In truth, recruiting healers involved higher standards and scrutiny. This was only because I’m way more critical with healing. It’s difficult to explain. Maybe it’s because I know what I want in a healer.

I’ll start with the longest serving healers and work my way up.

Sthirteen

I’ve served with S13 in my last guild. He was there when we worked on Illidan and onto Kil’Jaden. Even though he’s only played for a little over a year, he’s come a long way from the Druid who played all the way up to level 10 without realizing he could equip gear. His signing was a no brainer. I’ve known him for many years and Resto Druids aren’t exactly a common commodity on my server.

Sydera

Syd was a transfer. She was one of the founding mothers of Conquest. If she hadn’t come to me, Conquest might have still been just a dream. Her case is a unique one.

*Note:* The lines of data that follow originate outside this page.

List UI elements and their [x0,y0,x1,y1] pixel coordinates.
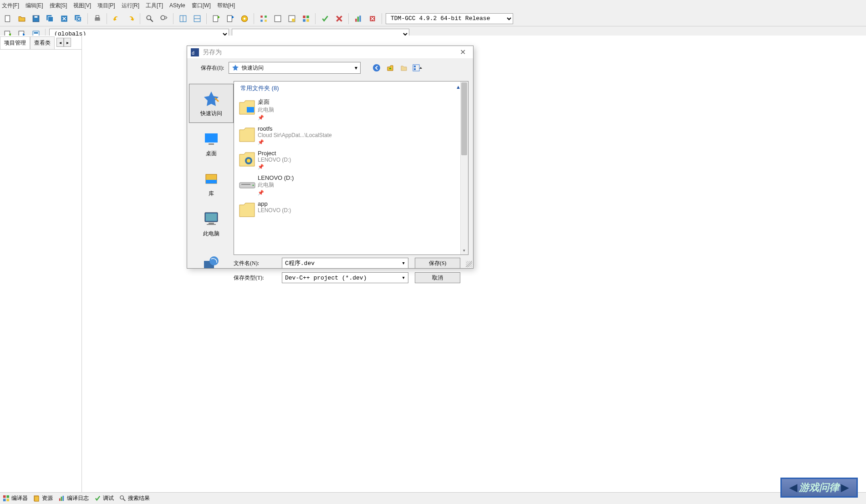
svg-rect-32 [355,19,357,22]
place-this-pc[interactable]: 此电脑 [189,204,234,243]
close-button[interactable]: ✕ [456,46,469,58]
menu-tools[interactable]: 工具[T] [146,2,163,10]
open-file-button[interactable] [16,13,27,24]
file-item-project[interactable]: Project LENOVO (D:) 📌 [234,146,468,171]
dialog-titlebar: d 另存为 ✕ [187,46,473,58]
new-folder-button[interactable] [399,63,409,73]
menu-run[interactable]: 运行[R] [122,2,139,10]
svg-rect-65 [6,499,9,501]
bookmark-button[interactable] [224,13,236,24]
location-select[interactable]: 快速访问 ▾ [229,62,361,74]
group-header[interactable]: 常用文件夹 (8) ▲ [234,81,468,94]
goto-button[interactable] [210,13,222,24]
compiler-select[interactable]: TDM-GCC 4.9.2 64-bit Release [386,13,513,24]
svg-rect-23 [260,20,263,22]
scroll-thumb[interactable] [461,82,467,155]
svg-rect-27 [292,19,295,22]
tab-classes[interactable]: 查看类 [30,36,55,49]
svg-point-10 [147,15,151,20]
compile-run-button[interactable] [286,13,297,24]
close-all-button[interactable] [72,13,84,24]
pin-icon: 📌 [258,139,332,145]
undo-button[interactable] [111,13,122,24]
svg-rect-63 [6,495,9,498]
file-item-rootfs[interactable]: rootfs Cloud Sir\AppDat...\LocalState 📌 [234,122,468,146]
menu-file[interactable]: 文件[F] [2,2,19,10]
up-button[interactable] [385,63,395,73]
new-file-button[interactable] [2,13,13,24]
pin-icon: 📌 [258,164,291,170]
save-button[interactable]: 保存(S) [415,258,460,269]
menu-edit[interactable]: 编辑[E] [25,2,43,10]
view-menu-button[interactable] [413,63,423,73]
file-item-lenovo-d[interactable]: LENOVO (D:) 此电脑 📌 [234,171,468,197]
menu-project[interactable]: 项目[P] [97,2,115,10]
tab-compiler[interactable]: 编译器 [3,494,28,502]
chevron-down-icon: ▾ [402,260,405,267]
svg-rect-70 [62,496,64,501]
file-item-app[interactable]: app LENOVO (D:) [234,197,468,221]
place-quick-access[interactable]: 快速访问 [189,84,234,123]
save-all-button[interactable] [44,13,56,24]
bottom-tabs: 编译器 资源 编译日志 调试 搜索结果 [0,492,866,504]
back-button[interactable] [372,63,382,73]
find-button[interactable] [144,13,155,24]
filename-input[interactable]: C程序.dev ▾ [282,258,408,269]
tab-find-results[interactable]: 搜索结果 [119,494,150,502]
compile-button[interactable] [258,13,269,24]
tab-scroll-left[interactable]: ◂ [56,38,64,47]
svg-text:d: d [192,50,194,55]
tab-debug[interactable]: 调试 [94,494,114,502]
svg-rect-64 [3,499,6,501]
delete-profile-button[interactable] [367,13,378,24]
save-as-dialog: d 另存为 ✕ 保存在(I): 快速访问 ▾ 快速访问 桌面 [187,46,474,269]
stop-button[interactable] [333,13,345,24]
tab-scroll-right[interactable]: ▸ [64,38,71,47]
place-libraries[interactable]: 库 [189,164,234,203]
layout2-button[interactable] [191,13,203,24]
svg-rect-39 [34,32,38,33]
svg-rect-52 [209,223,214,224]
tab-project[interactable]: 项目管理 [0,36,30,49]
tab-resources[interactable]: 资源 [33,494,53,502]
place-desktop[interactable]: 桌面 [189,124,234,163]
filetype-select[interactable]: Dev-C++ project (*.dev) ▾ [282,272,408,283]
place-network[interactable] [189,244,234,283]
print-button[interactable] [92,13,103,24]
redo-button[interactable] [125,13,136,24]
replace-button[interactable] [158,13,169,24]
file-item-desktop[interactable]: 桌面 此电脑 📌 [234,94,468,122]
run-button[interactable] [272,13,283,24]
profile-button[interactable] [352,13,364,24]
svg-line-72 [123,499,125,501]
resize-grip[interactable] [466,261,472,267]
svg-rect-62 [3,495,6,498]
pin-icon: 📌 [258,115,274,121]
location-value: 快速访问 [242,64,264,72]
place-label: 此电脑 [203,230,219,238]
menu-window[interactable]: 窗口[W] [192,2,211,10]
debug-button[interactable] [239,13,250,24]
cancel-button[interactable]: 取消 [415,272,460,283]
scrollbar[interactable]: ▾ [460,81,468,255]
rebuild-button[interactable] [300,13,311,24]
svg-rect-67 [35,496,39,501]
menu-astyle[interactable]: AStyle [169,2,185,9]
menu-help[interactable]: 帮助[H] [217,2,235,10]
tab-compile-log[interactable]: 编译日志 [58,494,89,502]
panel-tabs: 项目管理 查看类 ◂ ▸ [0,36,82,50]
file-name: rootfs [258,125,332,132]
save-button[interactable] [30,13,41,24]
dialog-title: 另存为 [203,48,222,56]
file-sub: LENOVO (D:) [258,157,291,163]
menu-view[interactable]: 视图[V] [73,2,91,10]
menu-search[interactable]: 搜索[S] [50,2,67,10]
scroll-down-button[interactable]: ▾ [461,247,467,254]
file-list[interactable]: 常用文件夹 (8) ▲ 桌面 此电脑 📌 rootfs Cloud Si [234,81,469,255]
filetype-label: 保存类型(T): [234,274,275,282]
svg-line-11 [150,19,153,22]
check-button[interactable] [319,13,331,24]
file-sub: Cloud Sir\AppDat...\LocalState [258,132,332,138]
close-file-button[interactable] [58,13,70,24]
layout1-button[interactable] [177,13,188,24]
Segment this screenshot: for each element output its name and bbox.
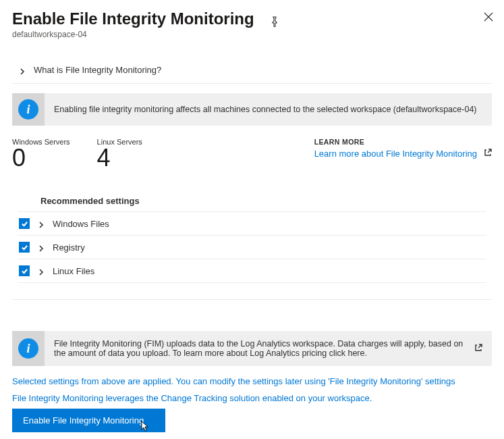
checkbox-icon[interactable] [19, 218, 30, 229]
chevron-right-icon [38, 220, 45, 227]
setting-windows-files[interactable]: Windows Files [18, 211, 486, 235]
setting-label: Registry [53, 242, 85, 253]
settings-heading: Recommended settings [18, 196, 486, 211]
learn-more-heading: LEARN MORE [314, 138, 492, 146]
pin-icon[interactable] [267, 14, 277, 24]
cursor-icon [140, 420, 150, 434]
chevron-right-icon [38, 267, 45, 274]
stats-row: Windows Servers 0 Linux Servers 4 LEARN … [12, 138, 492, 170]
info-banner-text: Enabling file integrity monitoring affec… [45, 99, 492, 120]
page-subtitle: defaultworkspace-04 [12, 30, 481, 39]
what-is-fim-expander[interactable]: What is File Integrity Monitoring? [12, 58, 492, 84]
setting-label: Windows Files [53, 219, 109, 229]
recommended-settings: Recommended settings Windows Files Regis… [12, 196, 492, 283]
stat-windows-servers: Windows Servers 0 [12, 138, 70, 170]
info-icon: i [12, 331, 45, 366]
section-divider [12, 299, 492, 300]
info-banner-text: File Integrity Monitoring (FIM) uploads … [45, 334, 474, 363]
setting-linux-files[interactable]: Linux Files [18, 259, 486, 283]
setting-label: Linux Files [53, 266, 94, 276]
info-banner-pricing: i File Integrity Monitoring (FIM) upload… [12, 331, 492, 366]
learn-more-block: LEARN MORE Learn more about File Integri… [314, 138, 492, 170]
setting-registry[interactable]: Registry [18, 235, 486, 259]
stat-linux-servers: Linux Servers 4 [97, 138, 142, 170]
chevron-right-icon [19, 67, 26, 74]
note-change-tracking: File Integrity Monitoring leverages the … [12, 393, 492, 403]
learn-more-link-text: Learn more about File Integrity Monitori… [314, 149, 477, 159]
close-icon[interactable] [481, 9, 492, 20]
info-icon: i [12, 93, 45, 126]
chevron-right-icon [38, 244, 45, 251]
external-link-icon [484, 149, 492, 159]
checkbox-icon[interactable] [19, 265, 30, 276]
checkbox-icon[interactable] [19, 242, 30, 253]
stat-value: 4 [97, 146, 142, 170]
external-link-icon[interactable] [474, 344, 482, 354]
stat-value: 0 [12, 146, 70, 170]
learn-more-link[interactable]: Learn more about File Integrity Monitori… [314, 149, 492, 159]
note-selected-settings: Selected settings from above are applied… [12, 376, 492, 388]
info-banner-workspace: i Enabling file integrity monitoring aff… [12, 93, 492, 126]
expander-label: What is File Integrity Monitoring? [34, 65, 161, 75]
button-label: Enable File Integrity Monitoring [23, 415, 144, 425]
enable-fim-button[interactable]: Enable File Integrity Monitoring [12, 409, 165, 432]
page-title: Enable File Integrity Monitoring [12, 9, 254, 28]
page-header: Enable File Integrity Monitoring default… [12, 9, 492, 39]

She was on a different server. There was no way I could gauge her play without directly observing. A lot of it was based on inference. It certainly helped that she turned out to be a great Druid blogger. Reading her posts showed me that she knew what she was doing even though I had no way of seeing it for myself. Her previous guild managed to kill Illidan prepatch which added extra credibility.

Kaldora

I didn’t know Kaldora that well. I’ve played with him several times in other raids. One day he decided to leave his previous guild and sign with Conquest for a more focused raiding experience. I knew from the times I’ve played with him before that he knew what he was doing. He took advice and critique really well. Quick learners is a big must for my healers.

Epiks

I don’t know what it is about Resto Shamans. But they’re always hyped up on something. Epiks actually came to me in trade chat. I didn’t know about him before so I had very little to go on. Like Kaldora, he wanted a change of scenery. I had nothing to go by other than his present gear and the reputation of his old guild. I knew how progressed his old guild was and I could tell by some of the 70 gear he still had Epiks was a part of the team that helped his old guild get to where they were before Wrath. That was a testament to his perseverance and his abilities. Even though those were all good marks, I still didn’t know enough about him as a player. A Naxxramas and Obsidian Sanctum run later, his position was virtually cemented in the ranks.

Krinan

I took a chance on her and she took a chance on my guild. Krinan’s journey into the guild revolved around Twitter (and she has a post up on that very subject). Her pickup was a great risk moreso for her then myself. She was willing to take a chance on an unproven guild with an unproven GM. In most cases, that would have been a recipe for disaster. I’m proud to say she’s still in after 4 months. I think what did it for me was her willingness to give this organization a chance and her ability to learn quickly.

Notice that gear didn’t play a significant factor in the signings of these players. In Epiks’ case, his 70 epics from BT and the like demonstrated to me that he could hold his own. But not a single one of these players entered the guild and leveled to 80 with more then a handful of blues and greens.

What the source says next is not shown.